Prediction market platform Polymarket says it will fully compensate affected users after a compromised third-party vendor injected malicious code into its front-end. This has exposed some users to a phishing attack that blockchain security researchers estimate has been nearly exhausted 3 million dollars.
In a statement published on June 25Polymarket said it discovered the compromised vendor earlier today, removed the affected dependency, and contained the incident. The company added that it is communicating with the affected users and will refund their money in full.
The incident appears to have only affected users who interacted with the compromised front-end during the attack window rather than the platform’s underlying smart contracts.
A malicious script was inserted into a third-party compromise
According to Polymarket, the attack originated from a compromised third-party vendor who injected malicious script into parts of the platform’s front-end.
The company said it has since removed the affected dependency and contained the incident. However, it did not reveal the identity of the hacked vendor or issue a detailed technical post-mortem report.
The platform confirmed that it is working directly with affected users while it continues its investigations.
Security companies estimate losses at about $3 million
Blockchain security firm PeckShield reported that the incident appears to be a phishing campaign targeting Polymarket users.
According to their findings, the attackers were almost exhausted $3 million in PUSD From more than 11 wallets for victims Before transferring the stolen funds from Polygon to Ethereum.
The attacker then exchanged the proceeds virtually, the researchers said 1,893 Ethereumand consolidate assets into a monitored Ethereum address.

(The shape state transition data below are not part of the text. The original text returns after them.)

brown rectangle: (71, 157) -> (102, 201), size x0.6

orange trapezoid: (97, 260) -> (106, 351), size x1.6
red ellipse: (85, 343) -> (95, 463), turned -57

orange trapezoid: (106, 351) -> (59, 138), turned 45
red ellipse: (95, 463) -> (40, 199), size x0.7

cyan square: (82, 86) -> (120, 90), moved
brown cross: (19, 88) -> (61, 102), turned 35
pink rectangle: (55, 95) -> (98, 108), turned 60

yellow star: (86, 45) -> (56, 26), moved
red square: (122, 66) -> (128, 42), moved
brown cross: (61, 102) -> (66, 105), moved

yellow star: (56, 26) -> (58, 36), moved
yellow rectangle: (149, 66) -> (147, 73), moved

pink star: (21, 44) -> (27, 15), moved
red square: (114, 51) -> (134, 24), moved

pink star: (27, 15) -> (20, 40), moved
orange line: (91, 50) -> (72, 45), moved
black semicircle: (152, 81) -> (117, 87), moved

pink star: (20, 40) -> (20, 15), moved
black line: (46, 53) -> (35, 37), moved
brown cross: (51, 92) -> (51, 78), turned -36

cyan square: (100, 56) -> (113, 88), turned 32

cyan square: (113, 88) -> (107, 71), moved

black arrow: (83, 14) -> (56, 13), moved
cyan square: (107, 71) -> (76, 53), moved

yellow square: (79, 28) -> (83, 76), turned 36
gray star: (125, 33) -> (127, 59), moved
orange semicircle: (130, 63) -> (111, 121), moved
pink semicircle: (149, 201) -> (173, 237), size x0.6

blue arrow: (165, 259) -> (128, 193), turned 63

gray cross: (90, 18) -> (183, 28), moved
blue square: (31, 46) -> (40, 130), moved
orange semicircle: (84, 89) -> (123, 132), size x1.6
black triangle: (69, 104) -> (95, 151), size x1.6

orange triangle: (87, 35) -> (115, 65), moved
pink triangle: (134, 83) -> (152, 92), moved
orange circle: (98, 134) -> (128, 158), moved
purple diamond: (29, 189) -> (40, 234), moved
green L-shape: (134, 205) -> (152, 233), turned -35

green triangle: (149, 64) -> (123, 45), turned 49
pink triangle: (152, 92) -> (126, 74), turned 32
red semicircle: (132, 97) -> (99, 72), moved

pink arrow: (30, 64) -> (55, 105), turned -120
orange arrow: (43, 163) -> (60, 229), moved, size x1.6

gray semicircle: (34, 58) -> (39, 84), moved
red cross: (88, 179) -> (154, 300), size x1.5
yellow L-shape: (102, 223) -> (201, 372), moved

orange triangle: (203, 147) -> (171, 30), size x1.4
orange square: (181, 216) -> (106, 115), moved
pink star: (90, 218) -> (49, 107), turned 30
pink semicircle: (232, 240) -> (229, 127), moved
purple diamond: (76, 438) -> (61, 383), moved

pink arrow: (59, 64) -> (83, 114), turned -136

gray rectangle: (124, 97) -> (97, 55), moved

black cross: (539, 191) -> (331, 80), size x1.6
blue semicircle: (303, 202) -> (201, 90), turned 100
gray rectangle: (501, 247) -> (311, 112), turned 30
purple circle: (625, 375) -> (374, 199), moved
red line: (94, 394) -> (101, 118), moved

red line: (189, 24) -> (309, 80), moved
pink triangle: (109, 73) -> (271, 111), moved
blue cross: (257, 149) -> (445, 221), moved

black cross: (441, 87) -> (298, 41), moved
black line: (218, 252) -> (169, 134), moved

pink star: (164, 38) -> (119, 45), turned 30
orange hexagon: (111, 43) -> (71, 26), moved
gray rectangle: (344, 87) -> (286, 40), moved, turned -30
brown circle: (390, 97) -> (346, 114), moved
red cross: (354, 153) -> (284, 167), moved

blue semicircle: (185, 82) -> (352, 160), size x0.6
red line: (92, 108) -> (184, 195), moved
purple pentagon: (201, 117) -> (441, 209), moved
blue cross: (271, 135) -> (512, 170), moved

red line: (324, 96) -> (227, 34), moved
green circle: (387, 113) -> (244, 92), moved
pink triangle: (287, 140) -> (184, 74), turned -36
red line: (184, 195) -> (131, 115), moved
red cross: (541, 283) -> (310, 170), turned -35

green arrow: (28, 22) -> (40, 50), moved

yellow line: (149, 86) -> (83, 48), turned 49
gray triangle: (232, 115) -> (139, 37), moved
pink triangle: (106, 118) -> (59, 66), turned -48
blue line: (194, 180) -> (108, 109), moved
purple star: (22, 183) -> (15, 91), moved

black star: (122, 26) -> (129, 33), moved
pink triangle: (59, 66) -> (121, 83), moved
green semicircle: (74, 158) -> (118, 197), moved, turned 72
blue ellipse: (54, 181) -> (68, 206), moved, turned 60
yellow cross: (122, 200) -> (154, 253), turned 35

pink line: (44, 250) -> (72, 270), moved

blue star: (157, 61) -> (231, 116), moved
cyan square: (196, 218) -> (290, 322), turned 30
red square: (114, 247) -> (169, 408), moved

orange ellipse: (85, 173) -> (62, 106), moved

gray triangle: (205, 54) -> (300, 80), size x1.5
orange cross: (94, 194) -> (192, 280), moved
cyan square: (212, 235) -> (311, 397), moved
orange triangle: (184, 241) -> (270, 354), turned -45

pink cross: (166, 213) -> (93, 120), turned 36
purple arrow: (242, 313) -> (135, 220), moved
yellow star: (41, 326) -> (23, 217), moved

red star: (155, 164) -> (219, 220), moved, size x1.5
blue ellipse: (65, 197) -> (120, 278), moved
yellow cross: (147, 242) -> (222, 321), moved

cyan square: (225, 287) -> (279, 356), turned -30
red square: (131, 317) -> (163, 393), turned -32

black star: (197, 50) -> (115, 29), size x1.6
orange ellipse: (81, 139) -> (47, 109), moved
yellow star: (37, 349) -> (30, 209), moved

Polymarket has not publicly confirmed estimated losses or the number of portfolios affected.
The platform promises full payment
Unlike many phishing incidents that leave users liable for losses, Polymarket said it intends to compensate everyone affected by the attack.
The company said it is contacting affected users directly while it continues to investigate the breach.
No timeline has been provided for the reimbursement process or a full report on the incident has been released.
Final summary
- Polymarket says a compromised third-party vendor injected malicious code into the front-end and pledges to compensate affected users.
- Security researchers estimate that the phishing campaign stole approximately $3 million before the funds were transferred to Ethereum and transferred to Ethereum.